[EXERCISE BRIEF] Your task is to filter the data below down to the lines holding "重新获取".

[RECORDS FOR THIS TASK]
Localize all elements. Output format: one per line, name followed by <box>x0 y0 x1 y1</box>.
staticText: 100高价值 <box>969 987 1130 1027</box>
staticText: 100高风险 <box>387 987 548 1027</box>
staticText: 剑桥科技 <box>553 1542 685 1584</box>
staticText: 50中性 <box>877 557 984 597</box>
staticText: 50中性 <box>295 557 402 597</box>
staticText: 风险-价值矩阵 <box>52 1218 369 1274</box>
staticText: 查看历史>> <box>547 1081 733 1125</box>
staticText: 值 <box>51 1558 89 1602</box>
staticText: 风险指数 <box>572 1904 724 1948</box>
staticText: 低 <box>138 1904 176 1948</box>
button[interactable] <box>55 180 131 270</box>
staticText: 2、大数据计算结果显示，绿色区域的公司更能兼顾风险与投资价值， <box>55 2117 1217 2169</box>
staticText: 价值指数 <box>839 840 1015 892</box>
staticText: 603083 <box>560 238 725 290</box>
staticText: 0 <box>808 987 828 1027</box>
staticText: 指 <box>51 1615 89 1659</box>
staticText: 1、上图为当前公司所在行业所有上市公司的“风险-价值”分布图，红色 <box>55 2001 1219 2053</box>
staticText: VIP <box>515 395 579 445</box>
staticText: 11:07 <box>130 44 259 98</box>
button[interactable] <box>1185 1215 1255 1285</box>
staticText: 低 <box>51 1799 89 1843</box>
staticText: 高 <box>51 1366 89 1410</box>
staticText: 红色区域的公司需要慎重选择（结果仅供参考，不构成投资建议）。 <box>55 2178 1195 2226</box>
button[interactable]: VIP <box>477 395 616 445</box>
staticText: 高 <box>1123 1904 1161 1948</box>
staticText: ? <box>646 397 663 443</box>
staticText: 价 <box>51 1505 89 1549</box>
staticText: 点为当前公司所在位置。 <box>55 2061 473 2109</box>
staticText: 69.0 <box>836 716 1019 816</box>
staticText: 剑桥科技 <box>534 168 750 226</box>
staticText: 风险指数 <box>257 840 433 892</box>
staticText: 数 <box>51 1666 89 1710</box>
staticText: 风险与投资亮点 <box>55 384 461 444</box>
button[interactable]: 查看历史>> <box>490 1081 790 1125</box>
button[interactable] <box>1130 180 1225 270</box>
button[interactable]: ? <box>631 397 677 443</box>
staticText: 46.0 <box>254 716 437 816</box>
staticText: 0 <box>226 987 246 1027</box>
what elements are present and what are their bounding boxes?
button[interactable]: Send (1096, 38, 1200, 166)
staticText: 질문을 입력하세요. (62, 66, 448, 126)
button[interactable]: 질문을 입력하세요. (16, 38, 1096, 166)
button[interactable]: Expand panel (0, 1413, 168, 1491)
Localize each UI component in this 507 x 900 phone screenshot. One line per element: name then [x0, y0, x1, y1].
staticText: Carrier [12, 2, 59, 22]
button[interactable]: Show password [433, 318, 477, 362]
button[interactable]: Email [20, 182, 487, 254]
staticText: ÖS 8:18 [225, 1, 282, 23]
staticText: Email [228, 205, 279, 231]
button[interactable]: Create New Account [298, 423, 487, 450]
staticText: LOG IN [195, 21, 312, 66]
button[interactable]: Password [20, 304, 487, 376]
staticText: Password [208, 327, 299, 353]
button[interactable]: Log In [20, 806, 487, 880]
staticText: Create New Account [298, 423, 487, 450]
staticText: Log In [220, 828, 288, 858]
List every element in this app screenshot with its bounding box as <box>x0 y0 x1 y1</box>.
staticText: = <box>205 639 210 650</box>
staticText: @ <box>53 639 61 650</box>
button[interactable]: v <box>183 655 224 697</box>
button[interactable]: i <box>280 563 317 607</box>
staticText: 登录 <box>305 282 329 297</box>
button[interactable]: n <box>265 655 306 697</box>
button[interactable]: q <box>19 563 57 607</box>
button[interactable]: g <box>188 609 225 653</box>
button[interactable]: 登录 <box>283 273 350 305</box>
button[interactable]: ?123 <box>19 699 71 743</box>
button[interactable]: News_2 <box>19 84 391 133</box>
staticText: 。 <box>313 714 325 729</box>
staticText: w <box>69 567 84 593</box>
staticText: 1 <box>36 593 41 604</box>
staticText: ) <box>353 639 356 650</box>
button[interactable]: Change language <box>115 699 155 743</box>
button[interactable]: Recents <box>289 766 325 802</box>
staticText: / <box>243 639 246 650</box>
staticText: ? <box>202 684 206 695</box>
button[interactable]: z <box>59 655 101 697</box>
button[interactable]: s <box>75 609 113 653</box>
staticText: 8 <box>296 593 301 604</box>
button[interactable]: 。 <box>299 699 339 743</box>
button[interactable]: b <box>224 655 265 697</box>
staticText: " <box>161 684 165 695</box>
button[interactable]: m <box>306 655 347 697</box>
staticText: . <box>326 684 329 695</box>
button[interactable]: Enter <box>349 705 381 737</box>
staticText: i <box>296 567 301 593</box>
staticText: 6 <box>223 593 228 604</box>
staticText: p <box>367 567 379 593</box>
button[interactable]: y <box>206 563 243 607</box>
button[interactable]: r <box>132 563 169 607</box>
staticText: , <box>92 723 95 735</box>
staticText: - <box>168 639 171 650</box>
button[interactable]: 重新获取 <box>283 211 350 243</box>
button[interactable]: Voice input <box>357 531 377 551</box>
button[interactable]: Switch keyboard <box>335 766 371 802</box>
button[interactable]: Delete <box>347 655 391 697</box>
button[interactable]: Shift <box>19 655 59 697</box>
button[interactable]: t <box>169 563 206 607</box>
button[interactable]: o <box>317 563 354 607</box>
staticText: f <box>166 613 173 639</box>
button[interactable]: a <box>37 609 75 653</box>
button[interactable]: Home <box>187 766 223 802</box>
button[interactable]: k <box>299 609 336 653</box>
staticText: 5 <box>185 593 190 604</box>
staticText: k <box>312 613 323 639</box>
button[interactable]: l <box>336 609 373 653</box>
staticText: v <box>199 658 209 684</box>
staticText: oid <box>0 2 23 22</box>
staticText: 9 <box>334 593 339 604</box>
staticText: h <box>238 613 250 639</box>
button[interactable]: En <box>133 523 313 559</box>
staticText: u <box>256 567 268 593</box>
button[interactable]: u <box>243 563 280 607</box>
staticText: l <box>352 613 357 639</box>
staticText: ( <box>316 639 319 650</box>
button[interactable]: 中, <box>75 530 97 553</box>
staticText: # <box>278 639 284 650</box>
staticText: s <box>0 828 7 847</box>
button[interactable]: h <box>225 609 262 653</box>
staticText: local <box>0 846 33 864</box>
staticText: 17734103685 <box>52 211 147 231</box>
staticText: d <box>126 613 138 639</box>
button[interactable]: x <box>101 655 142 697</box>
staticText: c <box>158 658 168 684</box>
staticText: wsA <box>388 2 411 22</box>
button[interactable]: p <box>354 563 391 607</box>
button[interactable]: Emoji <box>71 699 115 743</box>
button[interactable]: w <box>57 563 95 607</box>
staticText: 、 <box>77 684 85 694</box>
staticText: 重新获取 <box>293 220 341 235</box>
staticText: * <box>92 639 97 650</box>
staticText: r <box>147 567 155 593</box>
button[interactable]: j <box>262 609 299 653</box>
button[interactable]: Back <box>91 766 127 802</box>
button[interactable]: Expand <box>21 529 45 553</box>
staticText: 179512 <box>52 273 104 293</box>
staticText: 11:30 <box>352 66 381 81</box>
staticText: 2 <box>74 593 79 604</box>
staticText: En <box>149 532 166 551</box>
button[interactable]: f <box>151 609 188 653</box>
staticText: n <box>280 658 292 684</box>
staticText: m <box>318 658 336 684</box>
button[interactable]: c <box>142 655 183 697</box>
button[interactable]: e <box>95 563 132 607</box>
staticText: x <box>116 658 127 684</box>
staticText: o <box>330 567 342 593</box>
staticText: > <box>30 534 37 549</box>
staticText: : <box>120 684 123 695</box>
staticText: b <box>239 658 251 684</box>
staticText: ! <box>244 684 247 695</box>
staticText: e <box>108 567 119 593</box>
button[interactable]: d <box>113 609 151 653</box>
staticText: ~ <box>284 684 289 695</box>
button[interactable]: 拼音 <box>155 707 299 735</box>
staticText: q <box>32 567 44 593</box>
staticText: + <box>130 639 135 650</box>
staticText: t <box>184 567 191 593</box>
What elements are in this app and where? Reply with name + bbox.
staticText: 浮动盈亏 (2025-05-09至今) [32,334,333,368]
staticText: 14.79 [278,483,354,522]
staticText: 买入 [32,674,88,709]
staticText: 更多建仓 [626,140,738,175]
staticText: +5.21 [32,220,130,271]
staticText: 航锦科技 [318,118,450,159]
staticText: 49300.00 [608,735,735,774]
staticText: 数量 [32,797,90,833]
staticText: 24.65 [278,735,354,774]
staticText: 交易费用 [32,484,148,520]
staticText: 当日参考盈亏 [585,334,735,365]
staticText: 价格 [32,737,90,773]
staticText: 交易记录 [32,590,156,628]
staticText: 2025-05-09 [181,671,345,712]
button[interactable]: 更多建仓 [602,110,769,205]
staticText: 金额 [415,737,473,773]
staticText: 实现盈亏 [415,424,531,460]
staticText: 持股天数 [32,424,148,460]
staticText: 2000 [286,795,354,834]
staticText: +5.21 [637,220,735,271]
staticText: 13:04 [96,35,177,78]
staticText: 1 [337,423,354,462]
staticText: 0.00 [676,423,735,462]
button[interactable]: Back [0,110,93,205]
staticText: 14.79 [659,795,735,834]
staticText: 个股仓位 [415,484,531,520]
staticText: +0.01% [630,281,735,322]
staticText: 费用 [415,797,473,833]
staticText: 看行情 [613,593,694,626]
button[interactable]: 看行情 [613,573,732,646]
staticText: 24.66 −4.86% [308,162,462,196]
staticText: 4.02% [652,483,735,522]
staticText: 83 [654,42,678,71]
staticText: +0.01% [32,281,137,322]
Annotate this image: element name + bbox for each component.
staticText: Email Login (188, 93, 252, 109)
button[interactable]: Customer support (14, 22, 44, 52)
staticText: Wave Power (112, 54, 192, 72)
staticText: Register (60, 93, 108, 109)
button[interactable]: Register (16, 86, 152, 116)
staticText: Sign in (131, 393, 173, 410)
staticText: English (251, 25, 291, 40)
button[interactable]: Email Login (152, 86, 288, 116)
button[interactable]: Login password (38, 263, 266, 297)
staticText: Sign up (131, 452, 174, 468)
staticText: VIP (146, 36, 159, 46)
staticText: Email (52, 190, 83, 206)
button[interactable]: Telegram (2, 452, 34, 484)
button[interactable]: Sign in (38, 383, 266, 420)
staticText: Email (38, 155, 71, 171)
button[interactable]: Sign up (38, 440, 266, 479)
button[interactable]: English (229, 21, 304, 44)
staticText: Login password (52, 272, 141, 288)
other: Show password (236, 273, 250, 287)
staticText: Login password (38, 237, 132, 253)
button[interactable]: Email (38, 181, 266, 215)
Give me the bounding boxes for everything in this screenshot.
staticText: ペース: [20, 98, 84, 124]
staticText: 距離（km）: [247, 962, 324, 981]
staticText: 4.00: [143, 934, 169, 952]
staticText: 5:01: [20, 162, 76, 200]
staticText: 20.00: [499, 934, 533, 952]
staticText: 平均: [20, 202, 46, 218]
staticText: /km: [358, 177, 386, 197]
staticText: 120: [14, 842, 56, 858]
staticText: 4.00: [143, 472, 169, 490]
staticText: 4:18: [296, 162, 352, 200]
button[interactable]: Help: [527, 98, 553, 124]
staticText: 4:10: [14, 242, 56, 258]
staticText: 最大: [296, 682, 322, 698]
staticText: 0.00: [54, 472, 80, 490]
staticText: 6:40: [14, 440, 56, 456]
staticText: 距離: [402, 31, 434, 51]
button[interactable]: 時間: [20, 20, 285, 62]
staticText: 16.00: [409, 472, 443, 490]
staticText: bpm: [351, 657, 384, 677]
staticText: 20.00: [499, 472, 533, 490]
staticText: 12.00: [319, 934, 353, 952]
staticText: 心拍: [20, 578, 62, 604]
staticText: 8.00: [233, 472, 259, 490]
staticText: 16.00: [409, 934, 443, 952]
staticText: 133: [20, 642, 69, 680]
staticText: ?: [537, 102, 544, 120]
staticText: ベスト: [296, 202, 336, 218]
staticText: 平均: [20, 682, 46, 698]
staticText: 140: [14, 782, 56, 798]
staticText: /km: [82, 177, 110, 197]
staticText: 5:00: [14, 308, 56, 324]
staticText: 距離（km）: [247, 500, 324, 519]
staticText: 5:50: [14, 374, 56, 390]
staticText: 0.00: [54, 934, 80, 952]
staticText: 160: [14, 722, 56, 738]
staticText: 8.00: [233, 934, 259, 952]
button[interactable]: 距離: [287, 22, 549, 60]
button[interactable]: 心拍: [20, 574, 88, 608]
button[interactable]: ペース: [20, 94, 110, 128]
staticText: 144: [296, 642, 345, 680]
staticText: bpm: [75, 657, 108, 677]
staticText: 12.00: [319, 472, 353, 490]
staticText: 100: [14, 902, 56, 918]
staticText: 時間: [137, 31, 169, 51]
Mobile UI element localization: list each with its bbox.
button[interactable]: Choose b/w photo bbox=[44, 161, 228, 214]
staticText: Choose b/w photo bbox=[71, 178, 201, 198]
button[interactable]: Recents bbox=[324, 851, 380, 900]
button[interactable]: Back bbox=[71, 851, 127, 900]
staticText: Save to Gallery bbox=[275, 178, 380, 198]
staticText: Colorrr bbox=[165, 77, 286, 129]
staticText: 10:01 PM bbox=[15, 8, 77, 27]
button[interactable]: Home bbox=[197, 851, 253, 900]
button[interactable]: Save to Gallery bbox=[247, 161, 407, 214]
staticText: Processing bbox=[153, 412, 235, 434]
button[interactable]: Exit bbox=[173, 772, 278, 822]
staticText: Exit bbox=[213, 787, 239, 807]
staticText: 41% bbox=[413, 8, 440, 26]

[THE COMPLETED TASK]
button[interactable]: 重新获取 <box>283 211 350 243</box>
staticText: 重新获取 <box>293 220 341 235</box>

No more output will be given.